The announcement comes with “great solemnity and sadness,” Pelosi told reporters. Investigators will have “as long as it takes.”
“Again, January 6 was one of the darkest days in our nation’s history,” she said. “It is imperative that we establish the truth of that day and ensure that an attack of that kind cannot happen [again] and that we root out the causes of it all.”
The speaker indicated on Tuesday she would make a decision on whether to form a committee this week.
While the independent Jan. 6 panel had support from Democrats and a vocal section of the United States Capitol Police, which was overrun by the mob of Trump supporters trying to breach the building, nearly all Republicans in the Senate chose to block its creation last month by using the filibuster. Instead of investigating the factors that led to the attack, along with why it took hours for law enforcement to respond to calls for backup, the GOP has largely sought to move past the historical event.
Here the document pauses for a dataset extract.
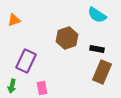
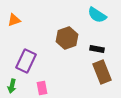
brown rectangle: rotated 45 degrees counterclockwise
This week, the party also blocked a sweeping overhaul of U.S. voting law that would increase protections for voters across the country, amid assaults on voting rights from state-level Republicans.
Republicans’ actions have increased calls from the left to ax the filibuster, the rule that sets a 60-vote threshold for legislation to even make it to the floor for a debate. But in order to do so, Democrats would need the full support of their caucus, and moderates including Sens. Joe Manchin (W.Va.) and Kyrsten Sinema (Ariz.) have steadfastly refused to get rid of the rule.